Heart attack victim's hunt for mystery helpers who helped save his life

Heart attack victim's hunt for mystery helpers who helped save his life

By Michael Upton | 22/11/2019

Heart attack victim's hunt for mystery helpers who helped save his life
Mr Mullins is seen with his wife Sheila and sons (left) Neil Mullins and Keith Mullins. 191598-2

A GRATEFUL OAP who had a heart attack on the way to buy a paper says he wants to thank in person the crowd of mystery good Samaritans who he believes saved his life.

Albert Mullins collapsed and banged his head on the pavement after being taken ill in Kimberworth.

An off-duty firefighter, who was driving past, stopped and gave him first aid, while a pair of kind-hearted passers-by went to fetch his wife Sheila to the scene.

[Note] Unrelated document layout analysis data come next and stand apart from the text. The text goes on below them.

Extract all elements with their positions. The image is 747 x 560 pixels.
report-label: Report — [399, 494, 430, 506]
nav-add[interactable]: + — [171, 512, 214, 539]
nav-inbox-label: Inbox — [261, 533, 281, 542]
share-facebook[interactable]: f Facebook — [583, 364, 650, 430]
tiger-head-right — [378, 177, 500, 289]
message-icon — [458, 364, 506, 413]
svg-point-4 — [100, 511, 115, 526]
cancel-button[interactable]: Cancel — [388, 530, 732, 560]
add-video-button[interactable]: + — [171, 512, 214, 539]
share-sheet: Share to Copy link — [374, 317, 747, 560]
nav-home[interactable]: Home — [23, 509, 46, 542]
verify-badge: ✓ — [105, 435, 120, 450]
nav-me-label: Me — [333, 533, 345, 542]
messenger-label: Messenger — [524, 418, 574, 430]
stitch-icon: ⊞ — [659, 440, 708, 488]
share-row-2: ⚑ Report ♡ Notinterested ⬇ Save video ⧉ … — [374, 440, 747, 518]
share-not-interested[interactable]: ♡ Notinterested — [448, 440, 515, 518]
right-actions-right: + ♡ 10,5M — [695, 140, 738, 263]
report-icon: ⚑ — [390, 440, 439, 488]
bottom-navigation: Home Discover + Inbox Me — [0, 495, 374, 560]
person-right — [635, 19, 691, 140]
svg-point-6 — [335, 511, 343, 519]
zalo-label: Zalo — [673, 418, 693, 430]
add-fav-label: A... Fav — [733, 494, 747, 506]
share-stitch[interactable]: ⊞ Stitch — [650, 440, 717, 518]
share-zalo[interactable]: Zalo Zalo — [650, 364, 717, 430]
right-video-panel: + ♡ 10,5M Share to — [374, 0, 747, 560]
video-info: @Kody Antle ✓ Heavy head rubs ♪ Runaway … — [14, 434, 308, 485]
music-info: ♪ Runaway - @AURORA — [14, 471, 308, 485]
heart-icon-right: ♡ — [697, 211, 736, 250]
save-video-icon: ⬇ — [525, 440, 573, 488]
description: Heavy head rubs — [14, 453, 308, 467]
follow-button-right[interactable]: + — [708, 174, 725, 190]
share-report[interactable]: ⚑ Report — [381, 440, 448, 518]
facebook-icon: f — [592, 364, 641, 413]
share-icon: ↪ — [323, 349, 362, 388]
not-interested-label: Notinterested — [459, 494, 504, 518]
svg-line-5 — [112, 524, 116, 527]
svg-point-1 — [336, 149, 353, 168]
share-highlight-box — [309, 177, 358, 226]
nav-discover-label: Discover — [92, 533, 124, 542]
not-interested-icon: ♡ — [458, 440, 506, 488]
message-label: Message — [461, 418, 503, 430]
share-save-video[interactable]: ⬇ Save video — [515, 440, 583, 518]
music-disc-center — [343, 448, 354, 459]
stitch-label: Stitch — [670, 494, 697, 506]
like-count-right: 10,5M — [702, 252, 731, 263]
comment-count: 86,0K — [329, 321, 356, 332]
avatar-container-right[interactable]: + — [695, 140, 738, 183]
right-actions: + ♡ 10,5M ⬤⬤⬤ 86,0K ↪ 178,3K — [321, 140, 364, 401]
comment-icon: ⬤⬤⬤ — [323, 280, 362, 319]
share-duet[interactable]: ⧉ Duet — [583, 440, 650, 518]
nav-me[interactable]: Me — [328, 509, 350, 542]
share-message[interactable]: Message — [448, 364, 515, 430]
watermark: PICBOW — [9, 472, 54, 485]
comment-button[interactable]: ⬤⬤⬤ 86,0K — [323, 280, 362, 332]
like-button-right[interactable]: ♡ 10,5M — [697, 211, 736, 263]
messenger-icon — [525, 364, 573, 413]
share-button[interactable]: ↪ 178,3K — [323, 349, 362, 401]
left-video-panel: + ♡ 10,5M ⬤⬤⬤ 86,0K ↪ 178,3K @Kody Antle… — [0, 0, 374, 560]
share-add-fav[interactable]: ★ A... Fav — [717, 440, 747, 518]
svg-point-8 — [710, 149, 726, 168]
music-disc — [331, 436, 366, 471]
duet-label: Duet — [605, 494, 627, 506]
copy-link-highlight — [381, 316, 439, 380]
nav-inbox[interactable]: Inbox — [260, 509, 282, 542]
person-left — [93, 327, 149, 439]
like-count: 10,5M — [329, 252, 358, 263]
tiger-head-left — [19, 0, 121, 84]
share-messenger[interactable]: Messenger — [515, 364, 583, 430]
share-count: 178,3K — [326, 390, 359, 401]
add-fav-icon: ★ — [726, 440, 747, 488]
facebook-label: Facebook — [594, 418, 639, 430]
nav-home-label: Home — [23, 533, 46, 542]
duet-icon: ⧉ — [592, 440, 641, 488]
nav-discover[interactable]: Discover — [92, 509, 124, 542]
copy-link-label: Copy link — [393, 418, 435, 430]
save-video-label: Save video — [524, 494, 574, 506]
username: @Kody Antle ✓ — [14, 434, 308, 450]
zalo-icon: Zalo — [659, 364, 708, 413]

Recovering at home in Poucher Street, Kimberworth, this week, 79-year-old Mr Mullins said: “I just remember so many came over concerned and I wanted to thank them — I did not get any of their names.”

Mr Mullins said he had felt a tingle in his jaw as he left home last Thursday morning but thought nothing of it and set off to get his paper.

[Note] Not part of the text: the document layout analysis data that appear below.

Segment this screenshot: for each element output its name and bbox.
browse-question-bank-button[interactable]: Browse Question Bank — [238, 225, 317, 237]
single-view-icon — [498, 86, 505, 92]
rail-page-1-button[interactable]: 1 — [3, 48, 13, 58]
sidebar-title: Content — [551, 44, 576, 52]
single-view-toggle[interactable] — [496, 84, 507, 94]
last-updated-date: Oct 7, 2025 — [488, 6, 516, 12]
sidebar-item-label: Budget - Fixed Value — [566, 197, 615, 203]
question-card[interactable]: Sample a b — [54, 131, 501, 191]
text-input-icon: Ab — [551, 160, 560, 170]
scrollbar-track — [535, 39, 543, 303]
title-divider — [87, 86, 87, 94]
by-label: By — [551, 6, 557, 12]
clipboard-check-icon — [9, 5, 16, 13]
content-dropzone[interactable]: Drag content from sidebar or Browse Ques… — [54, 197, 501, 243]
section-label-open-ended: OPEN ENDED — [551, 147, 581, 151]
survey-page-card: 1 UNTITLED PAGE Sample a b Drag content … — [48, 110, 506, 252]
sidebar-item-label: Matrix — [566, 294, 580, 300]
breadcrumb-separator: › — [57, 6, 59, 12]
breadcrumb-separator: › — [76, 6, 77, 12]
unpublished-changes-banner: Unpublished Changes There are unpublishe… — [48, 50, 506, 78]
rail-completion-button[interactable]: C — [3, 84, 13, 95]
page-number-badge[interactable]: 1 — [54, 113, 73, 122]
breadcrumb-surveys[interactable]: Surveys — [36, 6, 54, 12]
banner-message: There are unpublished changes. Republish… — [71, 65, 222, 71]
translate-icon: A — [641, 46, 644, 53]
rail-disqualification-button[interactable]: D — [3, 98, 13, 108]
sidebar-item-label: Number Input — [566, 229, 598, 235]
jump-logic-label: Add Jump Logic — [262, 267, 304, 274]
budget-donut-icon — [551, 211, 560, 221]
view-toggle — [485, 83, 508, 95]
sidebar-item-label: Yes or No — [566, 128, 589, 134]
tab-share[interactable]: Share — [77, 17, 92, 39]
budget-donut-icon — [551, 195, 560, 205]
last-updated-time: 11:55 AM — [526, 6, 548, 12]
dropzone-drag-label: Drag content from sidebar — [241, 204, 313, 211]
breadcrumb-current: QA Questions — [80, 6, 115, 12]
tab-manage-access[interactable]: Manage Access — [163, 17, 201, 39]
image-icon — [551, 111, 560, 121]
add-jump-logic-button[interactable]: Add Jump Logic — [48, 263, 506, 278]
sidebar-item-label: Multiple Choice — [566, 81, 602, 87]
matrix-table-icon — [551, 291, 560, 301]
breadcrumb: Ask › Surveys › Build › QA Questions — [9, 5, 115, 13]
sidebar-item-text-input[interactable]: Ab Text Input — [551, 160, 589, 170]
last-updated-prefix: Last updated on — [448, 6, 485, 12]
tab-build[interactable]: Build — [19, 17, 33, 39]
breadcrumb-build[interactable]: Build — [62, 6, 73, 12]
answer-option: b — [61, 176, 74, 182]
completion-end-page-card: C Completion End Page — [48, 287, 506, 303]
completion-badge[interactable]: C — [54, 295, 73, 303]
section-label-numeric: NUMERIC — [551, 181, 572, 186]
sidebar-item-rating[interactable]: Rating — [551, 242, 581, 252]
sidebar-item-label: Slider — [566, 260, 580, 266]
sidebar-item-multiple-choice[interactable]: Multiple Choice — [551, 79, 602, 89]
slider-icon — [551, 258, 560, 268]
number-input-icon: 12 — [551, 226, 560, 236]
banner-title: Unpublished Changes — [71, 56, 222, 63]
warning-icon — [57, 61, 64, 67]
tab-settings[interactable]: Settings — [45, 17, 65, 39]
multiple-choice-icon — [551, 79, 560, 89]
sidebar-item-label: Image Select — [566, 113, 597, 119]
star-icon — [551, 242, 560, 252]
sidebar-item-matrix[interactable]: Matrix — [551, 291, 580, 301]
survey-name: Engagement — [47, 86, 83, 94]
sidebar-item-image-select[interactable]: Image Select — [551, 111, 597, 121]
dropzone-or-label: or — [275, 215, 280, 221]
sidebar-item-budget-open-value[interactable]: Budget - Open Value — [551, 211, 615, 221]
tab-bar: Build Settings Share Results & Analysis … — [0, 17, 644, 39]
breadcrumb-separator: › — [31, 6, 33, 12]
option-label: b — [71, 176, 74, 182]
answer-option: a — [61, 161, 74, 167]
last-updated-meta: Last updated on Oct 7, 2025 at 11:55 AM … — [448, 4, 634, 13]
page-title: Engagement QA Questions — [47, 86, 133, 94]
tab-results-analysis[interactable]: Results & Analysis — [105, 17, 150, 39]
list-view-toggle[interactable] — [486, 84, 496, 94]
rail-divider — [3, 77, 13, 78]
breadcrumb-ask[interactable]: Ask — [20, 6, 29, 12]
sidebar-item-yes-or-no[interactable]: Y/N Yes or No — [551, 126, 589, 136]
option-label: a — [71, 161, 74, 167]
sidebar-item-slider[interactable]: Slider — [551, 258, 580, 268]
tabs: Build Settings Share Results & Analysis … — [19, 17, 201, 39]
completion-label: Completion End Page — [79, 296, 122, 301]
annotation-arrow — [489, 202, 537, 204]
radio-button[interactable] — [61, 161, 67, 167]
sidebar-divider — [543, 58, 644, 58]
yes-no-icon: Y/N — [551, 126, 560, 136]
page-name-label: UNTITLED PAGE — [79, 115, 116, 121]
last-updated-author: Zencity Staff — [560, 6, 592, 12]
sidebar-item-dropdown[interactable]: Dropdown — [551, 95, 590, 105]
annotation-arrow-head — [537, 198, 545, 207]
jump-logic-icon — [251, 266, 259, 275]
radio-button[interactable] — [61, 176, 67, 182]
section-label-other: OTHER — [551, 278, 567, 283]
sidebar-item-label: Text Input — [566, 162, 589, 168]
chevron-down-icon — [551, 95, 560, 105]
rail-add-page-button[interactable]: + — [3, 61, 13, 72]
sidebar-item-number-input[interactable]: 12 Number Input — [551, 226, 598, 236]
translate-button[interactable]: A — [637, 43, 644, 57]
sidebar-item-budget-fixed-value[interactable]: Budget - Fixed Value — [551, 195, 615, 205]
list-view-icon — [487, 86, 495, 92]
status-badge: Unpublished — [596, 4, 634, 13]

“I was driving to the shop and felt a bit queer so I stopped the car and got out,” he recalled.

“Some people came over and asked if I was OK and I said I would be fine.
“I turned around and took a fall face first onto the pavement.

“I was not unconscious but I didn’t know everything that was happening.

“The firefighter put me in the recovery position and someone put a blanket around me. “The ambulance service were brilliant, too.

“Ever so many people came to help — it’s good in this day and age.

“This firefighter was from Lincolnshire and just happened to be passsing — he’s probably saved my life.”

Mr Mullins, said he was “on the mend but still feeling a bit rough”.

The retired electrician said he had always been “fit as a fiddle” and had no idea what had brought on his heart attack.

His relieved wife Sheila said she had become concerned after her husband failed to return from his usual ten-minute trip to buy the Daily Mirror.

“I was waiting for him to come back and after about 40 minutes I was worried and was going to go and look for him,” she said.

“There was a knock on the door and there were two people, one of whom was definitely a carer. She asked if I was Sheila and said my husband had had a fall.

“They took me to where he was and he was laid on the ground with this off-duty firefighter looking after him.

“There were some other people around at the time. Someone has given the firefighter a mobile phone to ring for an ambulance and there were others that have come across the road to Albert.

“After some time, they took us to the Northern General in an ambulance.
“We’re all still traumatised by what happened but we wanted to thank everyone that came to try and help.”

Albert’s son Keith said: “He’s never had any chest or heart problems so this came as a big shock.

“Dad couldn’t believe people were so good and we are very grateful to everyone who helped.”